Initially, surrogacy was pretty much relegated to a “Traditional agreement” where the man of an intended couple would supply sperm and the surrogate would supply the ovum.

The surrogate would then be artificially inseminated, and the couple would hope it would take. This technique has been almost completely outmoded now.

“Gestational” surrogacy is the standard method used in practice today. Gestational surrogacy is where the egg and sperm from the intended parents are combined in a lab setting and then moved into the surrogate mother’s womb following an incubation period.

But the science doesn’t stop there.

“With advancements in cryogenics and egg collection techniques, women who were told they could never have a child from their own genetic material were finally brought back into the equation.” And this is where it starts to sound a bit… spacey.

For women who want to wait until a more advanced age to conceive, or for those that have undergone chemotherapies and other egg damaging treatments, it’s now possible for them to freeze their eggs at a time when they are most viable and use them when they are more convenient.

Cryogenics also allow a couple to use donor materials along with a surrogate, should modern science be unable to collect their own viable samples.

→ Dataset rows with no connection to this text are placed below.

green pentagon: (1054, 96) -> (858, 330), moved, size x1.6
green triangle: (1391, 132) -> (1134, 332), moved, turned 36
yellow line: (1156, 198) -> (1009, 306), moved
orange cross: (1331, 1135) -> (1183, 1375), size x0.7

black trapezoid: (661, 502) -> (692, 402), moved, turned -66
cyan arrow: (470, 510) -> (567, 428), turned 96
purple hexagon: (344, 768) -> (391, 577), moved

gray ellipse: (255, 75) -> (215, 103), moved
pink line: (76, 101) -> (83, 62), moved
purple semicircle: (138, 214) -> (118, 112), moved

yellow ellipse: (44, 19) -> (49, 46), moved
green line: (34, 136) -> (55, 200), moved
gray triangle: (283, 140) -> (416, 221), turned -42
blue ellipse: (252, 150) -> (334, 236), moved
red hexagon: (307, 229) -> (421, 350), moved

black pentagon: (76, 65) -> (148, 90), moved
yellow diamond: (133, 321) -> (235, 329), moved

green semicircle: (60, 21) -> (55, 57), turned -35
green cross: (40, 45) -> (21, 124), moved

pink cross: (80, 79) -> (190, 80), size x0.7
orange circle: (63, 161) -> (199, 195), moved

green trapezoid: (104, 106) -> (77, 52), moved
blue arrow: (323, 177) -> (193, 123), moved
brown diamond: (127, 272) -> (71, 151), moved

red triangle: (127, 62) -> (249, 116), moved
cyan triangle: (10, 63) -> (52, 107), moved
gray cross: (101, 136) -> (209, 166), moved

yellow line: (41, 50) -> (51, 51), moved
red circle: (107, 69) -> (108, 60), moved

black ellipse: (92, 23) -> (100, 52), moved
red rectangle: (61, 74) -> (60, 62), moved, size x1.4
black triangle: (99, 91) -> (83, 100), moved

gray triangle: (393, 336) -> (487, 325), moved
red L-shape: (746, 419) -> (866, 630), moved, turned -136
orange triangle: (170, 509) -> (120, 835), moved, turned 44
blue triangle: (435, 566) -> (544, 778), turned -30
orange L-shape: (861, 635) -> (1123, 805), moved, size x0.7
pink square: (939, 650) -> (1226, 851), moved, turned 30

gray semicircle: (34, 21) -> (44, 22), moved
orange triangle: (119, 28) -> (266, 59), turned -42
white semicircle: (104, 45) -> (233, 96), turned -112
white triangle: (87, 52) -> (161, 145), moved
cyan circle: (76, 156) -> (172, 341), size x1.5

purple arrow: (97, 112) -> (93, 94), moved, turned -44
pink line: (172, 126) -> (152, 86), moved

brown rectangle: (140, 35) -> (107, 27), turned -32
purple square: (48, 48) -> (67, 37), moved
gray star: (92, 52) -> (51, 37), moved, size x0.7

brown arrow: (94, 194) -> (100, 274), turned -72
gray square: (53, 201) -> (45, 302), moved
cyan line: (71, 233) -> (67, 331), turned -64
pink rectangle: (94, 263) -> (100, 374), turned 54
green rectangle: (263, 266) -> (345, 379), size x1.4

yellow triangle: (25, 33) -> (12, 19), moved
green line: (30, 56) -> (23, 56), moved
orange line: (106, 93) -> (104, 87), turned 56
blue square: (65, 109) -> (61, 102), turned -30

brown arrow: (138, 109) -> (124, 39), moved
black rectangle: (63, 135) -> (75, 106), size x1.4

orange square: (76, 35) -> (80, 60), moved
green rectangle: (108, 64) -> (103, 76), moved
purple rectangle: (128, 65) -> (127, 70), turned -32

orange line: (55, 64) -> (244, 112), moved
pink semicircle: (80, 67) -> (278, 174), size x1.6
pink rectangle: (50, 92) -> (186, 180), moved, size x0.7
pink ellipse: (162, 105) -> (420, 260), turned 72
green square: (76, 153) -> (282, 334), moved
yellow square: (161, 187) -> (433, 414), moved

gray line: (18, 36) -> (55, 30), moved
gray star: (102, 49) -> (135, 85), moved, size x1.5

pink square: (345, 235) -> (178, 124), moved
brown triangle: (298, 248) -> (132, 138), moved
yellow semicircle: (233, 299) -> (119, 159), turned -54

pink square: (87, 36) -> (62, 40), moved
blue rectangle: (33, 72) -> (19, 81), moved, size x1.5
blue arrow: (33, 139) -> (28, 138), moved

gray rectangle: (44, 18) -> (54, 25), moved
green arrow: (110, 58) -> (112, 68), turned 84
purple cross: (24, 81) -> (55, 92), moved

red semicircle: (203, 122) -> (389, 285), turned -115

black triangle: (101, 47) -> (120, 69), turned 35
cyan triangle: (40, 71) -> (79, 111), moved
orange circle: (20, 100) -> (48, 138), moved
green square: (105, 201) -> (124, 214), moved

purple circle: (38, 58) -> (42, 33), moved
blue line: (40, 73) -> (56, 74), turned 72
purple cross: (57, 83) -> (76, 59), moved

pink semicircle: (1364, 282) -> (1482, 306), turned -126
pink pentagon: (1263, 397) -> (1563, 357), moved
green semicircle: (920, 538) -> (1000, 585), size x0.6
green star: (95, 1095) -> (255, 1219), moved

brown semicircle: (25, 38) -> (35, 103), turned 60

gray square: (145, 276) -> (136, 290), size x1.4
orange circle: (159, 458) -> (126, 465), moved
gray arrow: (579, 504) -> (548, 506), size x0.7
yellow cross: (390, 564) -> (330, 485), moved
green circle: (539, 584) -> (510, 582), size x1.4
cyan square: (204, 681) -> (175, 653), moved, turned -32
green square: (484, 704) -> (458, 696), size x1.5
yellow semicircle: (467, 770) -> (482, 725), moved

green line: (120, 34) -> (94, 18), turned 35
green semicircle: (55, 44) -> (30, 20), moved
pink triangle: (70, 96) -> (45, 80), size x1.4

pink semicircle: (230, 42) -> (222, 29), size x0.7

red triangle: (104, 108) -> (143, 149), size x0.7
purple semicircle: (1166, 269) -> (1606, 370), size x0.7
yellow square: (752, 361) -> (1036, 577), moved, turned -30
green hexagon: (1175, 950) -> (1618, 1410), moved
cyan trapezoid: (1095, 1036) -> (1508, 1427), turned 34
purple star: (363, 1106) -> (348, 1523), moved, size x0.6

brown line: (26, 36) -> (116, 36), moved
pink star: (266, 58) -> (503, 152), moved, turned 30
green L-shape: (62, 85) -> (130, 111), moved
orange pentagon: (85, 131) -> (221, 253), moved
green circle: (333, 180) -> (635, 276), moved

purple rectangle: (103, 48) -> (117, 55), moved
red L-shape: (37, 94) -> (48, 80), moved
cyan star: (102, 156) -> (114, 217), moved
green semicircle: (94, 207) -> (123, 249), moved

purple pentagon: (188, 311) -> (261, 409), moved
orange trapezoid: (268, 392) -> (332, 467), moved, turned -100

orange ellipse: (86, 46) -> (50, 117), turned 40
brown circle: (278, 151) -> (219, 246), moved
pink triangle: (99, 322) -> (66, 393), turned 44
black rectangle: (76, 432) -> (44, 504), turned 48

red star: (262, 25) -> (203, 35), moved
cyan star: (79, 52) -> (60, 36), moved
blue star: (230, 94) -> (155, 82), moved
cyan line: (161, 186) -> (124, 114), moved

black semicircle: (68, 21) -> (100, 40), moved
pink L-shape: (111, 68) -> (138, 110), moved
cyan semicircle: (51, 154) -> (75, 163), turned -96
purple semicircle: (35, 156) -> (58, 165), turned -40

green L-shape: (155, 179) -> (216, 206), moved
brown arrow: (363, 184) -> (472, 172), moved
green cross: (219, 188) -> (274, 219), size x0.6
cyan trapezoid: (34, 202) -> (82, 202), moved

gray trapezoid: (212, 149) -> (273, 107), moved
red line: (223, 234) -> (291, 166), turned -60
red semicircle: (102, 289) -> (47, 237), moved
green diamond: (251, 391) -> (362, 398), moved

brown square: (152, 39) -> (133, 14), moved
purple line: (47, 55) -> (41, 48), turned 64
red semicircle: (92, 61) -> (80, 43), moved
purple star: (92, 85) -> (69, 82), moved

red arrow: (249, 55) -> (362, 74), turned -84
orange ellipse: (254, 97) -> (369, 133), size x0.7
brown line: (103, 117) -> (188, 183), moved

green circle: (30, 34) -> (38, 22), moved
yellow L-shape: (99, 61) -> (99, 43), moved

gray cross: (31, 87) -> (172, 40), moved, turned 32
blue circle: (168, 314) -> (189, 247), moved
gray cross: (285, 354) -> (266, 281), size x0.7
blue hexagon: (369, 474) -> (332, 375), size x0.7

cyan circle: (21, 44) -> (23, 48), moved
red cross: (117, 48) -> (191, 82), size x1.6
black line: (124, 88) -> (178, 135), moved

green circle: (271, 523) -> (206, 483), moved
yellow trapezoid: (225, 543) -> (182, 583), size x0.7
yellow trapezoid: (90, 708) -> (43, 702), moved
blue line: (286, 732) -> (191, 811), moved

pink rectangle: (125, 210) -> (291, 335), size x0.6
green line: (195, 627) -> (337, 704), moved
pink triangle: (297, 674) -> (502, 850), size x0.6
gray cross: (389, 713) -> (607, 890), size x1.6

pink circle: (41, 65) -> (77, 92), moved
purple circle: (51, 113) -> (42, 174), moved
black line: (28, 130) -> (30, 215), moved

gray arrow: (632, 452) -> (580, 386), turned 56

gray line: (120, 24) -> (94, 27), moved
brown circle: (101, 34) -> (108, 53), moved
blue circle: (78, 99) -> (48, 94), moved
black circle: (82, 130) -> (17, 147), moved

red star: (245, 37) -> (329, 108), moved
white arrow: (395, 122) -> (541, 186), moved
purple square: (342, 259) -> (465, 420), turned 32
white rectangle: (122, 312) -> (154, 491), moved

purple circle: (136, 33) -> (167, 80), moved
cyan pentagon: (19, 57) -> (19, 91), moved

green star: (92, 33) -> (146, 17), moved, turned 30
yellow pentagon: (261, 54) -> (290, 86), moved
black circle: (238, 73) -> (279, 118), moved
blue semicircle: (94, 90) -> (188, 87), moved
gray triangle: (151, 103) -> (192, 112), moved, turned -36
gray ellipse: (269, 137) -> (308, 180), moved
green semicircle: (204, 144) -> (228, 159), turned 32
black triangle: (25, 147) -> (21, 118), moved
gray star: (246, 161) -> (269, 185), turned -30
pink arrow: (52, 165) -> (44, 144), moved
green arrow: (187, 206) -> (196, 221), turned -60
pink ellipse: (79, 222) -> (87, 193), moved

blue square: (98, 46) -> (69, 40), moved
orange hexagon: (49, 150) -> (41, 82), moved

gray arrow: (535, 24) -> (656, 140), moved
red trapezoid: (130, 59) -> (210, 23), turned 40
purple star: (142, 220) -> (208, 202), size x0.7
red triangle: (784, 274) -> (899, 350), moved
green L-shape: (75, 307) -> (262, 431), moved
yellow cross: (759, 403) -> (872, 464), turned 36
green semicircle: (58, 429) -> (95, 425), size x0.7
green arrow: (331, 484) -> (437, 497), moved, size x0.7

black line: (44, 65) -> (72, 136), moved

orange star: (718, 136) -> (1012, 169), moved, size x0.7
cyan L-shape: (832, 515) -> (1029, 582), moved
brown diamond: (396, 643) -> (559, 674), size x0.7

Which means that gestational surrogacy is still an option, should one partner be unable to supply genetic materials. Ukraine surrogacy offer unlimited attempts at IVF, has no restrictions on maternal age, and also allows the use of donor materials and PGD.

Building Better Babies?

This is just the beginning. For parents that continue to have conception issues, or have a history of debilitating genetic diseases, new assessments are available for the embryo itself.

“Preimplantation Genetic Diagnosis (PGD), assesses the cells during the embryo stage and can see whether or not the resulting child could suffer from debilitating genetic or chromosomal diseases, or whether the embryo would be viable at all.” Ilaya says.

In fact, using PGD can increase a couple’s chances of delivering a healthy baby by approximately 15-20%. It also retires the need to transplant multiple embryos at once and hope that one results in pregnancy, reducing the risks associated with multiple births.

So, while these advancements may sound futuristic, they aren’t. They are the standard treatments that are available to anyone who thought they didn’t have a voice. Offering parents, the ability to become just that.